▸ **Instructions for the task**
Among the records below, find the line with "Vl. Olímpia – São Paulo/SP – 04578-000" and the line with "Цитування і використання". Set down both and every line between, exactly and with no pictures, but nothing else.

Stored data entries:
◇ ◇ ◇ ◇ ◇
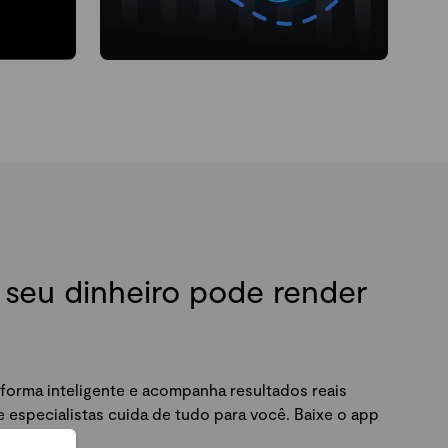
seu dinheiro pode render
forma inteligente e acompanha resultados reais
especialistas cuida de tudo para você. Baixe o app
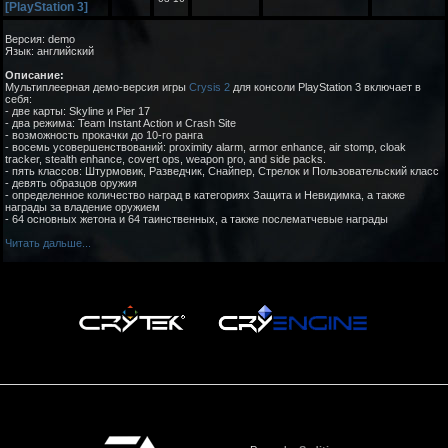
[PlayStation 3]
Версия: demo
Язык: английский
Описание:
Мультиплеерная демо-версия игры
Crysis 2
для консоли PlayStation 3 включает в
себя:
- две карты: Skyline и Pier 17
- два режима: Team Instant Action и Crash Site
- возможность прокачки до 10-го ранга
- восемь усовершенствований: proximity alarm, armor enhance, air stomp, cloak
tracker, stealth enhance, covert ops, weapon pro, and side packs.
- пять классов: Штурмовик, Разведчик, Снайпер, Стрелок и Пользовательский класс
- девять образцов оружия
- определенное количество наград в категориях Защита и Невидимка, а также
награды за владение оружием
- 64 основных жетона и 64 таинственных, а также послематчевые награды
Читать дальше...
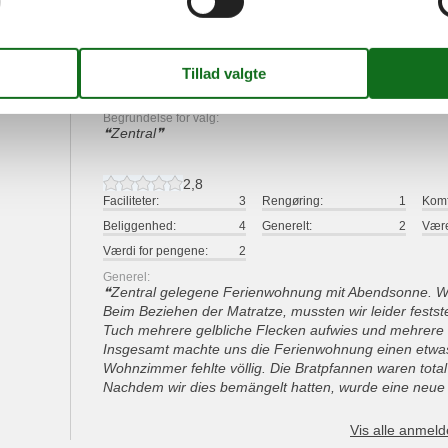
Faciliteter:
4
Rengøring:
4
Komf
Beliggenhed:
5
Generelt:
4
Være
Værdi for pengene:
4
Generel:
Gute Lage
Begrundelse for valg:
Zentral
2,8
Faciliteter:
3
Rengøring:
1
Komf
Beliggenhed:
4
Generelt:
2
Være
Værdi for pengene:
2
Generel:
Zentral gelegene Ferienwohnung mit Abendsonne. Wi
Beim Beziehen der Matratze, mussten wir leider festst
Tuch mehrere gelbliche Flecken aufwies und mehrere H
Insgesamt machte uns die Ferienwohnung einen etwas
Wohnzimmer fehlte völlig. Die Bratpfannen waren total
Nachdem wir dies bemängelt hatten, wurde eine neue
Vis alle anmeld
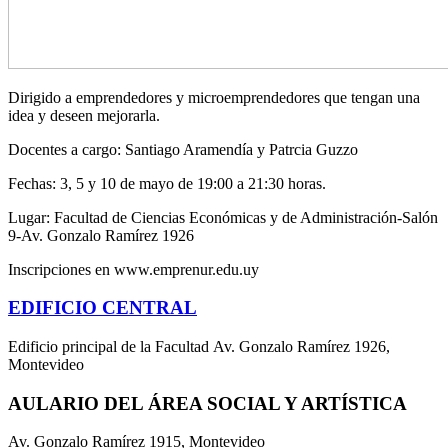
Dirigido a emprendedores y microemprendedores que tengan una
idea y deseen mejorarla.
Docentes a cargo: Santiago Aramendía y Patrcia Guzzo
Fechas: 3, 5 y 10 de mayo de 19:00 a 21:30 horas.
Lugar: Facultad de Ciencias Económicas y de Administración-Salón
9-Av. Gonzalo Ramírez 1926
Inscripciones en www.emprenur.edu.uy
EDIFICIO CENTRAL
Edificio principal de la Facultad Av. Gonzalo Ramírez 1926,
Montevideo
AULARIO DEL ÁREA SOCIAL Y ARTÍSTICA
Av. Gonzalo Ramírez 1915, Montevideo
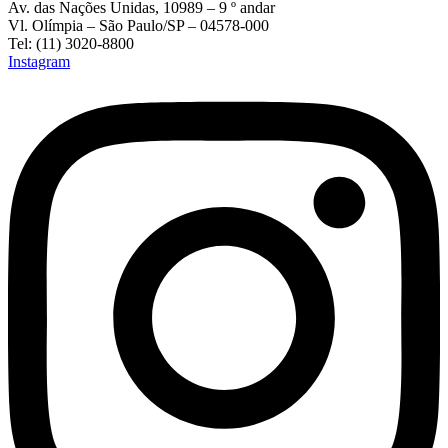
Av. das Nações Unidas, 10989 – 9 º andar
Vl. Olímpia – São Paulo/SP – 04578-000
Tel: (11) 3020-8800
Instagram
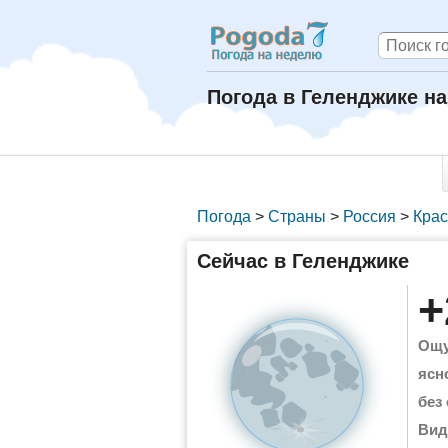
Погода в Геленджике на
Погода
>
Страны
>
Россия
>
Крас
Сейчас в Геленджике
+
Ощу
ясн
без
Вид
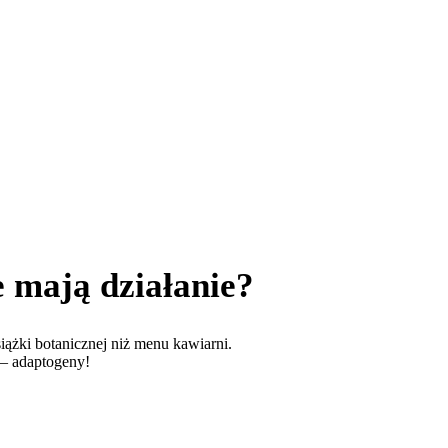
 mają działanie?
iążki botanicznej niż menu kawiarni.
 – adaptogeny!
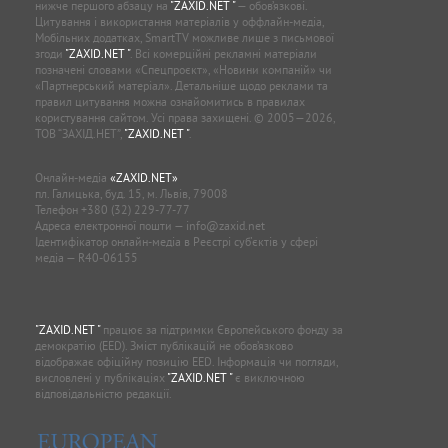
нижче першого абзацу на
"ZAXID.NET "
— обов’язкові.
Цитування і використання матеріалів у оффлайн-медіа,
Мобільних додатках, SmartTV можливе лише з письмової
згоди
"ZAXID.NET "
. Всі комерційні рекламні матеріали
позначені словами «Спецпроєкт», «Новини компаній» чи
«Партнерський матеріал». Детальніше щодо реклами та
правил цитування можна ознайомитись в правилах
користування сайтом. Усі права захищені. © 2005—2026,
ТОВ “ЗАХІД.НЕТ”,
"ZAXID.NET "
.
Онлайн-медіа
«ZAXID.NET»
пл. Галицька, буд. 15, м. Львів, 79008
Телефон
+380 (32) 229-77-77
Адреса електронної пошти —
info@zaxid.net
Ідентифікатор онлайн-медіа в Реєстрі суб'єктів у сфері
медіа — R40-06155
"ZAXID.NET "
працює за підтримки Європейського фонду за
демократію (EED). Зміст публікацій не обов’язково
відображає офіційну позицію EED. Інформація чи погляди,
висловлені у публікаціях
"ZAXID.NET "
є виключною
відповідальністю редакції.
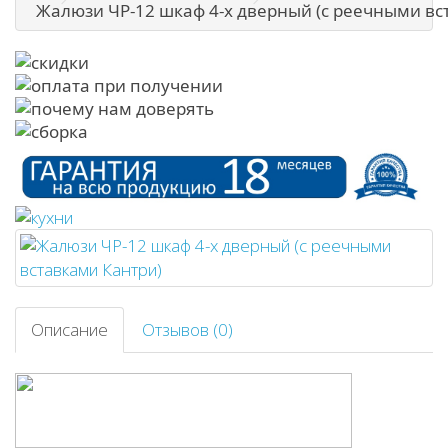
Жалюзи ЧР-12 шкаф 4-х дверный (с реечными вс
Описание
Отзывов (0)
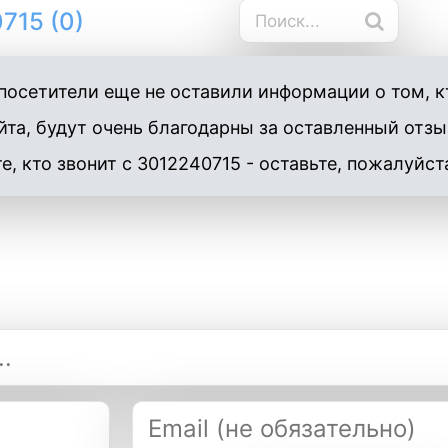
715 (0)
осетители еще не оставили информации о том, кт
та, будут очень благодарны за оставленный отзы
е, кто звонит с 3012240715 - оставьте, пожалуйст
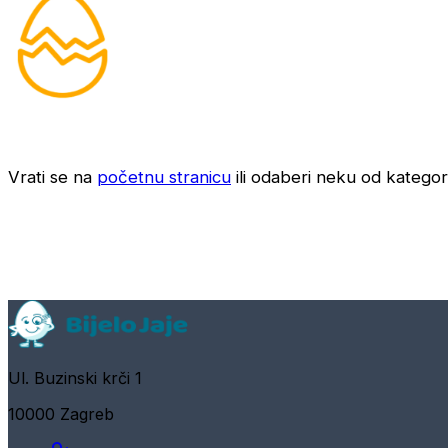
Vrati se na
početnu stranicu
ili odaberi neku od kategori
Ul. Buzinski krči 1
10000 Zagreb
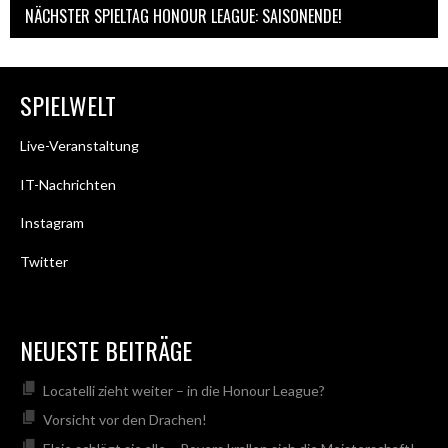
NÄCHSTER SPIELTAG HONOUR LEAGUE: SAISONENDE!
SPIELWELT
Live-Veranstaltung
IT-Nachrichten
Instagram
Twitter
NEUESTE BEITRÄGE
Locatelli zieht weiter – in die Honour League?
Vorsicht vor den Drachen!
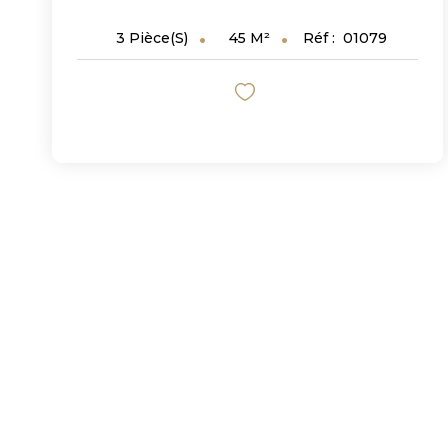
45
M²
Réf :
01079
3
Pièce(s)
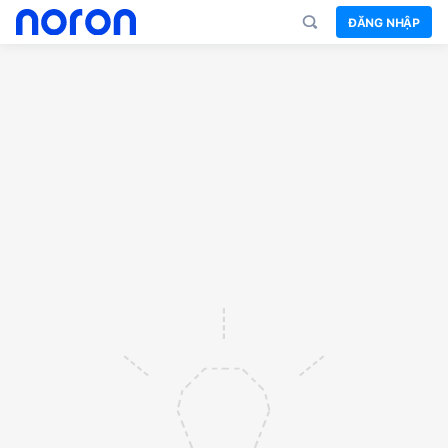
ĐĂNG NHẬP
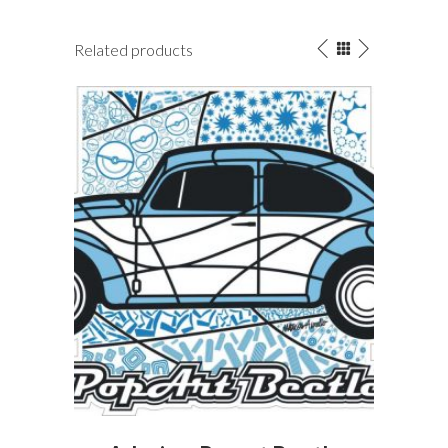
Related products
This
Thi
VIEW PRODUCT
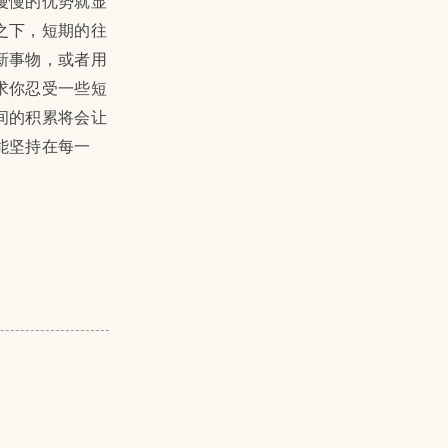
慢慢的优势就显
之下，短期的往
新事物，或者用
求你忍受一些短
间的积累将会让
能坚持在每一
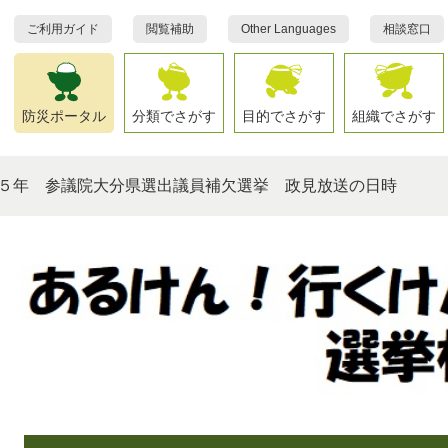
ご利用ガイド
閲覧補助
Other Languages
相談窓口
防災ポータル
分類でさがす
目的でさがす
組織でさがす
５年 参議院大分県選出議員補欠選挙 政見放送の日時
本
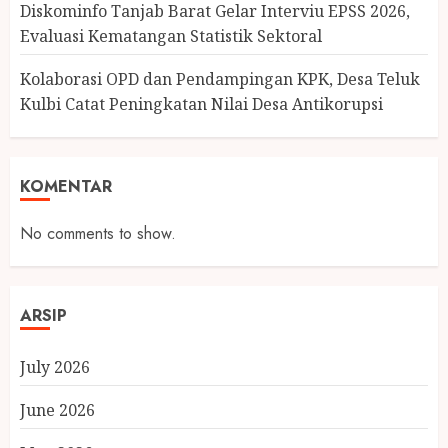
Diskominfo Tanjab Barat Gelar Interviu EPSS 2026,
Evaluasi Kematangan Statistik Sektoral
Kolaborasi OPD dan Pendampingan KPK, Desa Teluk
Kulbi Catat Peningkatan Nilai Desa Antikorupsi
KOMENTAR
No comments to show.
ARSIP
July 2026
June 2026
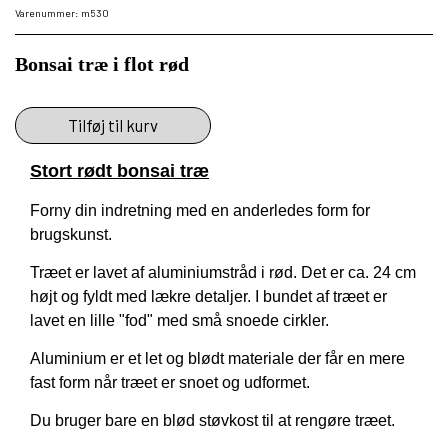
Varenummer: m530
Bonsai træ i flot rød
Tilføj til kurv
Stort rødt bonsai træ
Forny din indretning med en anderledes form for
brugskunst.
Træet er lavet af aluminiumstråd i rød. Det er ca. 24 cm
højt og fyldt med lækre detaljer. I bundet af træet er
lavet en lille "fod" med små snoede cirkler.
Aluminium er et let og blødt materiale der får en mere
fast form når træet er snoet og udformet.
Du bruger bare en blød støvkost til at rengøre træet.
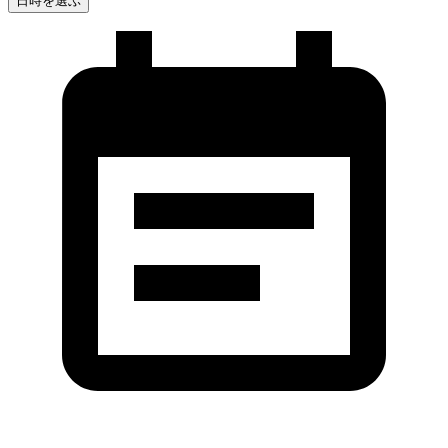
日時を選ぶ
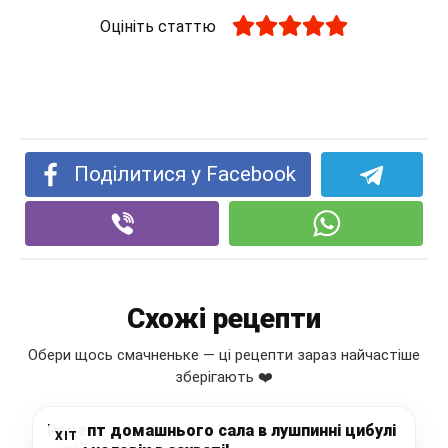
Оцініть статтю
Поділитися у Facebook
Схожі рецепти
Обери щось смачненьке — ці рецепти зараз найчастіше
зберігають ❤️
Рецепт домашнього сала в лушпинні цибулі
ХІТ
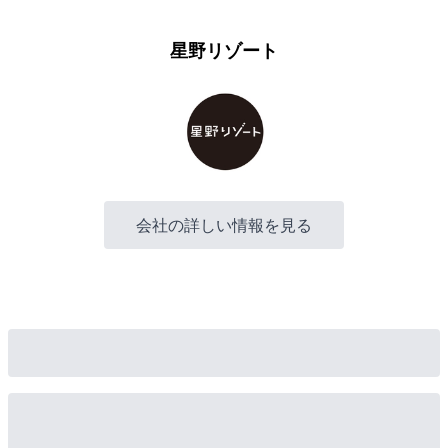
星野リゾート
会社の詳しい情報を見る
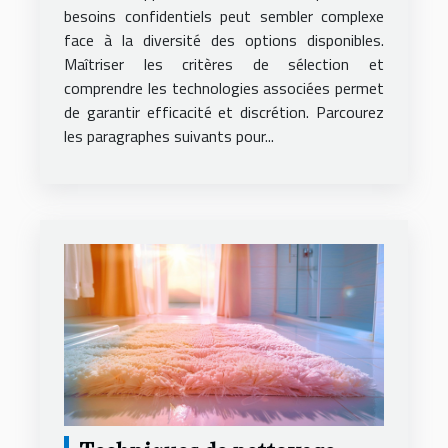
besoins confidentiels peut sembler complexe
face à la diversité des options disponibles.
Maîtriser les critères de sélection et
comprendre les technologies associées permet
de garantir efficacité et discrétion. Parcourez
les paragraphes suivants pour...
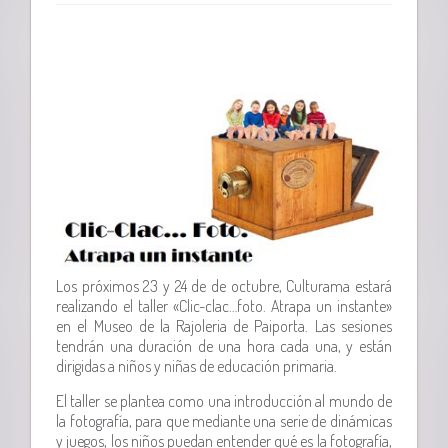
Los próximos 23 y 24 de de octubre, Culturama estará
realizando el taller «Clic-clac…foto. Atrapa un instante»
en el Museo de la Rajoleria de Paiporta. Las sesiones
tendrán una duración de una hora cada una, y están
dirigidas a niños y niñas de educación primaria.
El taller se plantea como una introducción al mundo de
la fotografía, para que mediante una serie de dinámicas
y juegos, los niños puedan entender qué es la fotografía,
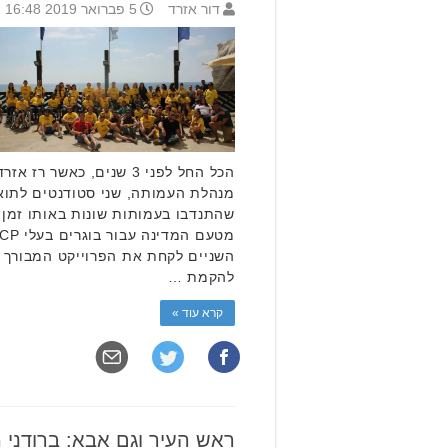
דור אזרד
5 פברואר 2019 16:48
הכל החל לפני 3 שנים, כאשר
מנהלת העמותה, שני סטודנטים לתוא
שהתנדבו בעמותות שונות באותו זמן, 
השניים לקחת את הפרוייקט המבורך 
להקמת …
קרא עוד »
ראש העיר וגם אבא: ברודני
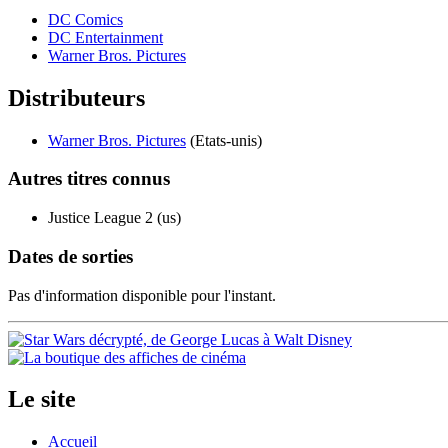
DC Comics
DC Entertainment
Warner Bros. Pictures
Distributeurs
Warner Bros. Pictures
(Etats-unis)
Autres titres
connus
Justice League 2 (us)
Dates de
sorties
Pas d'information disponible pour l'instant.
Le site
Accueil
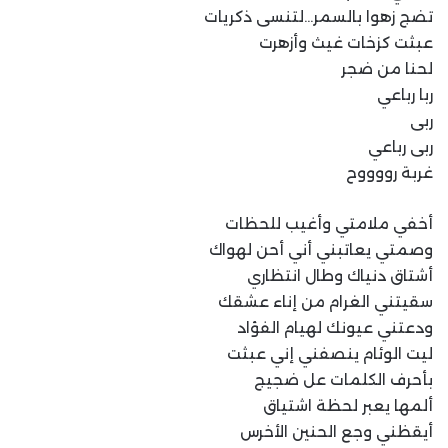
تضج زهوا بالسمر…لتنسى ذكريات
عبثت كزخات غيث وأزهرت
لحنا من ضجر
ربا رباعي
ربى
ربى رباعي
غربة رووووح
أخفي ملامتي وأغيب للحظات
وصمتي يعاتبني أني أحن لهواك
أشتاق دنياك وطال انتظاري
سقيتني الغرام من إناء عشقك
ودعتني عيونك لهيام الفؤاد
ليت الوئام ينصفني إني عبثت
بأحرف الكلمات عل ضجيج
ألمها يعبر لحظة اشتياق
أيقظني وجع الحنين الأخرس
◇ ◇ ◇ ◇ ◇
▸ **Task answer**
Vl. Olímpia – São Paulo/SP – 04578-000
Tel: (11) 3020-8800
Instagram
Погода в Геленджике на
Погода
>
Страны
>
Россия
>
Крас
Сейчас в Геленджике
+
Ощу
ясн
без
Вид
 mają działanie?
iążki botanicznej niż menu kawiarni.
 – adaptogeny!
нижче першого абзацу на
"ZAXID.NET "
— обов’язкові.
Цитування і використання матеріалів у оффлайн-медіа,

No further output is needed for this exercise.